父もまた暗いうちから起きて朝の一番いい時間を神に捧げていた。教会開拓時代の早天祈禱会で父は手を組んだまま眠ってしまったことがあった。教会員の述懐で知った。彼女は非難しているのではなかった。むしろ―わたしは全身温かいものに包まれた。早天祈禱会など行っている教会は名古屋ではわたしの知る限りない。

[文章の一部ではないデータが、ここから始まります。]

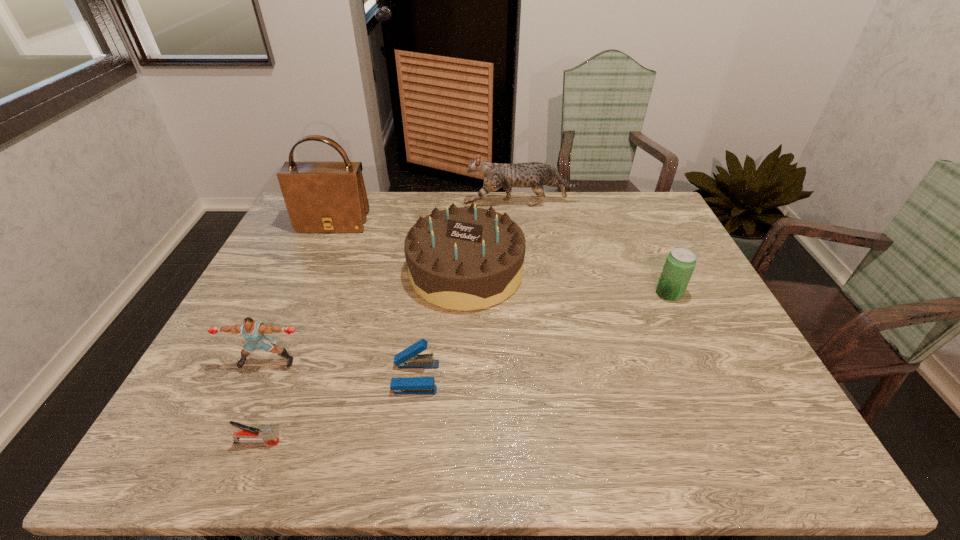 Find the location of a particular element. The width and height of the screenshot is (960, 540). free space located on the face of the farthest object is located at coordinates (366, 204).

You are a GUI agent. You are given a task and a screenshot of the screen. Output one action in this format:
    pyautogui.click(x=<x>, y=<y>)
    Task: Click on the blank space located on the face of the farthest object
    
    Given the screenshot: What is the action you would take?
    pyautogui.click(x=424, y=204)

Where is `vacant space located on the face of the farthest object`? vacant space located on the face of the farthest object is located at coordinates (357, 204).

Identify the location of vacant position located on the front-facing side of the birthday cake. The height and width of the screenshot is (540, 960). (463, 364).

Image resolution: width=960 pixels, height=540 pixels. In order to click on vacant area situated on the front-facing side of the puncher in this screenshot , I will do `click(235, 432)`.

Where is `free region located on the left of the soda`? The height and width of the screenshot is (540, 960). free region located on the left of the soda is located at coordinates (609, 294).

What are the coordinates of `vacant space situated 0.400m on the right of the farther stapler` in the screenshot? It's located at (612, 377).

In order to click on free space located on the handle side of the nearest object in this screenshot , I will do `click(308, 442)`.

This screenshot has width=960, height=540. What are the coordinates of `shoulder bag that is at the far edge` in the screenshot? It's located at (320, 196).

Where is `cat situated at the far edge`? cat situated at the far edge is located at coordinates (534, 175). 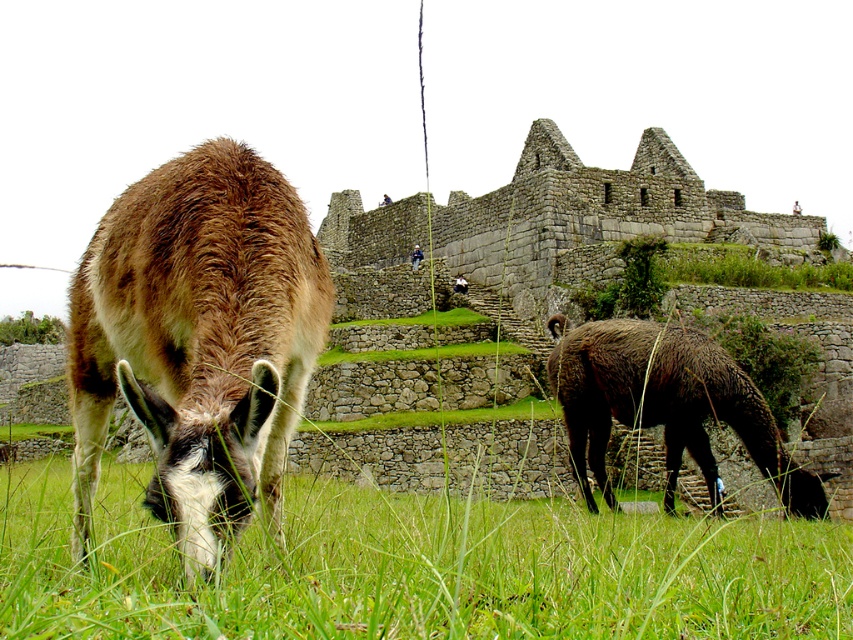 Is brown woolen llama at lower left closer to the viewer compared to dark brown woolen llama at right?

Yes, brown woolen llama at lower left is in front of dark brown woolen llama at right.

Is the position of brown woolen llama at lower left more distant than that of dark brown woolen llama at right?

No, it is not.

Find the location of a particular element. The width and height of the screenshot is (853, 640). brown woolen llama at lower left is located at coordinates (415, 568).

You are a GUI agent. You are given a task and a screenshot of the screen. Output one action in this format:
    pyautogui.click(x=<x>, y=<y>)
    Task: Click on the brown fuzzy llama at left
    The width and height of the screenshot is (853, 640).
    Given the screenshot: What is the action you would take?
    pyautogui.click(x=198, y=340)

Is brown fuzzy llama at left thinner than dark brown woolen llama at right?

Yes.

Where is `brown fuzzy llama at left`? Image resolution: width=853 pixels, height=640 pixels. brown fuzzy llama at left is located at coordinates (198, 340).

Which of these two, brown woolen llama at lower left or brown fuzzy llama at left, stands taller?

Standing taller between the two is brown fuzzy llama at left.

Which is more to the right, brown woolen llama at lower left or brown fuzzy llama at left?

From the viewer's perspective, brown woolen llama at lower left appears more on the right side.

Which is in front, point (294, 621) or point (181, 310)?

Positioned in front is point (294, 621).

You are a GUI agent. You are given a task and a screenshot of the screen. Output one action in this format:
    pyautogui.click(x=<x>, y=<y>)
    Task: Click on the brown woolen llama at lower left
    Image resolution: width=853 pixels, height=640 pixels.
    Given the screenshot: What is the action you would take?
    pyautogui.click(x=415, y=568) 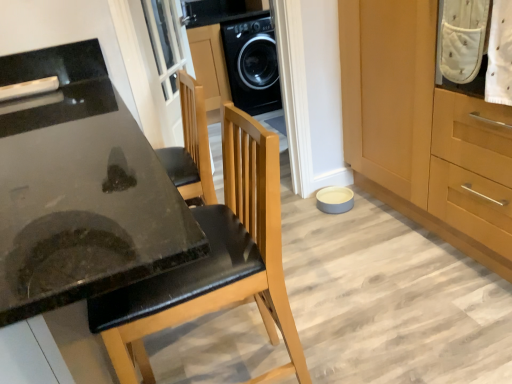 Where is `white dotted fabric at upper right`? white dotted fabric at upper right is located at coordinates (467, 43).

In order to face white glass screen door at upper center, should I rotate leftwards or rightwards?

Turn left approximately 10.844 degrees to face it.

早天祈祷会に出ていたのは父と教会員ふたりだ。わたしは、ふたりの顔をありありと思い浮かべることができる。職業はささやかだった。有名企業に勤める高給取りではなかった。けれども神に対する姿勢は確かだった。それゆえ仕事振りは不器用だったかも知れないが一心に働いていたはずだ。事実、ふたりは長年失業もせずに家族を養っていた。

父は牧師を退いて久しいが今このひと時も教会員の名前を上げながら一人ひとりのために祈っているはずだ。宗教は愚かだろうか。父が現役のときに敬虔さは決して身を滅ぼさない、という趣旨のことを礼拝で語っていた。宗教に熱心であっても、それが妙な方向へ行かず、早朝に起きて祈るというのであれば、その情熱は評価されていい。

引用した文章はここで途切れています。